*Instructions for the task*
Search the data for the word "Utara" and copy every line where it occurs.

*Input*
************
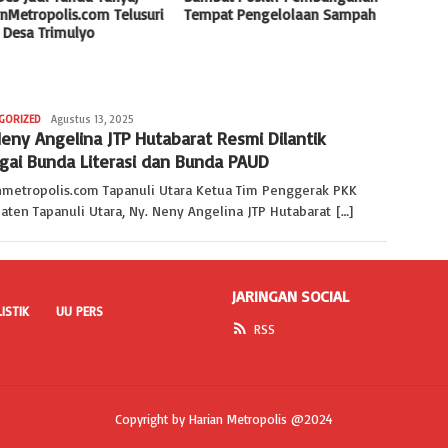
nMetropolis.com Telusuri
Tempat Pengelolaan Sampah
Tanjun
 Desa Trimulyo
Polse
GORIZED
Redaksi
Agustus 13, 2025
Neny Angelina JTP Hutabarat Resmi Dilantik
Kaperwil
Sumut
gai Bunda Literasi dan Bunda PAUD
-
SKW
nmetropolis.com Tapanuli Utara Ketua Tim Penggerak PKK
Madya
aten Tapanuli Utara, Ny. Neny Angelina JTP Hutabarat […]
JARINGAN SOCIAL
ISTIK
UU PERS
RSS
Copyright by Harian Metropolis @2024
************
*Exercise solution*
nmetropolis.com Tapanuli Utara Ketua Tim Penggerak PKK
aten Tapanuli Utara, Ny. Neny Angelina JTP Hutabarat […]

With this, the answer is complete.